Predicting COVID-19 Vaccination Uptake Using a Small and Interpretable Set of Judgment and Demographic Variables: A Population Survey.

BACKGROUND: Despite COVID-19 vaccine mandates, many chose to forgo vaccination - raising questions about the psychology underlying how judgment affects choice. Research shows that judgments about reward and aversion are important for vaccination choice, however no studies have integrated such cognitive science with machine learning to predict COVID-19 vaccine uptake.

OBJECTIVE: This study aimed to determine the predictive power of a small, but interpretable set of judgment variables using three machine learning algorithms to predict COVID-19 vaccine uptake, and then interpret what profile of judgement variables was important for this prediction.

METHODS: We surveyed 3,476 adults across the United States in December 2021. Participants answered demographic, COVID-19 vaccine uptake (i.e., whether participants were fully vaccinated at the time of the survey), and COVID-19 precaution questions. Participants also completed a picture rating task using images from the International Affective Picture System. Images were rated on a Likert-like scale to calibrate the degree of liking and disliking. Ratings were computationally modeled using relative preference theory to produce a set of graphs for each participant (minimum R2>0.8). Fifteen judgment features were extracted from these graphs - two of which were analogous to risk and loss aversion from behavioral economics. These judgment variables, along with demographics, were compared between those who were fully vaccinated and those who were not. Three machine learning approaches [random forests, balanced random forests (BRF), and logistic regression] were used to test how well judgment, demographic, and COVID-19 precaution variables predicted vaccine uptake. Mediation and moderation were then implemented to assess statistical mechanisms underlying successful prediction.

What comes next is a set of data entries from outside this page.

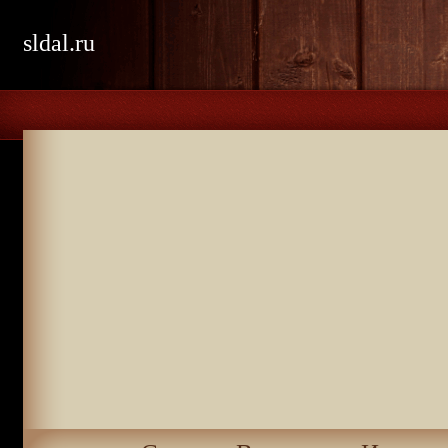
sldal.ru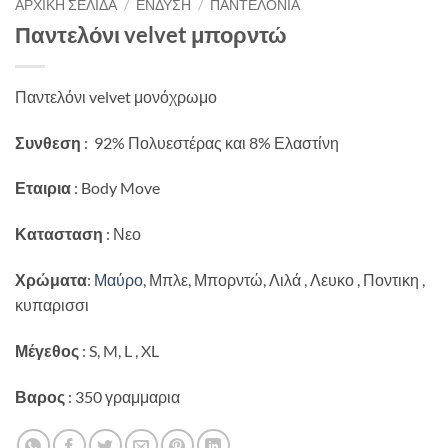
ΑΡΧΙΚΉ ΣΕΛΊΔΑ
/
ΈΝΔΥΣΗ
/
ΠΑΝΤΕΛΌΝΙΑ
Παντελόνι velvet μπορντώ
Παντελόνι velvet μονόχρωμο
Συνθεση
: 92% Πολυεστέρας και 8% Ελαστίνη
Εταιρια
: Body Move
Κατασταση
: Νεο
Χρώματα
:
Μαύρο
, Μπλε, Μπορντώ, Λιλά , Λευκο , Ποντικη ,
κυπαρισσι
Μέγεθος
: S, M, L , XL
Βαρος
: 350 γραμμαρια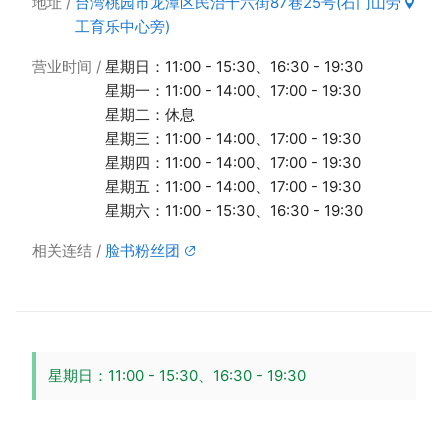
地址
台湾桃园市龙潭区民治十六街87巷25号(石门山劳
工育乐中心旁)
营业时间
星期日：11:00 - 15:30、16:30 - 19:30
星期一：11:00 - 14:00、17:00 - 19:30
星期二：休息
星期三：11:00 - 14:00、17:00 - 19:30
星期四：11:00 - 14:00、17:00 - 19:30
星期五：11:00 - 14:00、17:00 - 19:30
星期六：11:00 - 15:30、16:30 - 19:30
相关连结
脸书粉丝团
星期日：11:00 - 15:30、16:30 - 19:30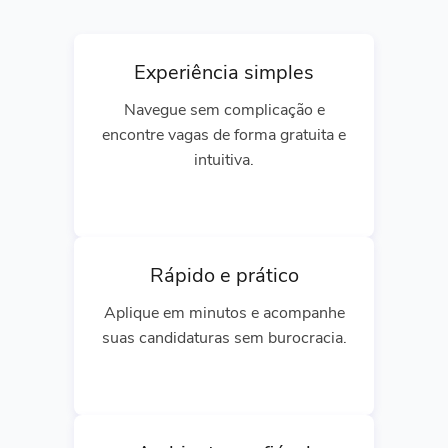
Experiência simples
Navegue sem complicação e
encontre vagas de forma gratuita e
intuitiva.
Rápido e prático
Aplique em minutos e acompanhe
suas candidaturas sem burocracia.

RESULTS: Age, income, marital status, employment, ethnicity, education level, and sex all differed by vaccine uptake (Wilcoxon rank sum, chi-square P<.001). The majority of judgment variables also differed by vaccine uptake (Wilcoxon rank sum P<.05). Similar AUROC was achieved by the three machine learning frameworks, although random forests and logistic regression produced specificities between 30-38% (versus 74.2% for BRF) indicating lower performance predicting unvaccinated participants. BRF achieved high precision (87.8%) and AUROC (79.0%) with moderate-high accuracy (70.8%), and balanced recall (69.6%) and specificity (74.2%). It should be noted that for BRF the negative predictive value was below 50% despite good specificity. From BRF and random forests, 63-75% of the feature importance came from the 15 judgment variables. Further, age, income, and education level mediated relationships between judgment variables and vaccine uptake.

CONCLUSIONS: Findings demonstrate the underlying importance of judgment variables for vaccine choices and uptake, suggesting that vaccine education and messaging might target varying judgment profiles to improve uptake. These methods could also be used to aide vaccine roll outs and healthcare infrastructure by providing location-specific details (e.g., areas that may experience low vaccination and high hospitalization).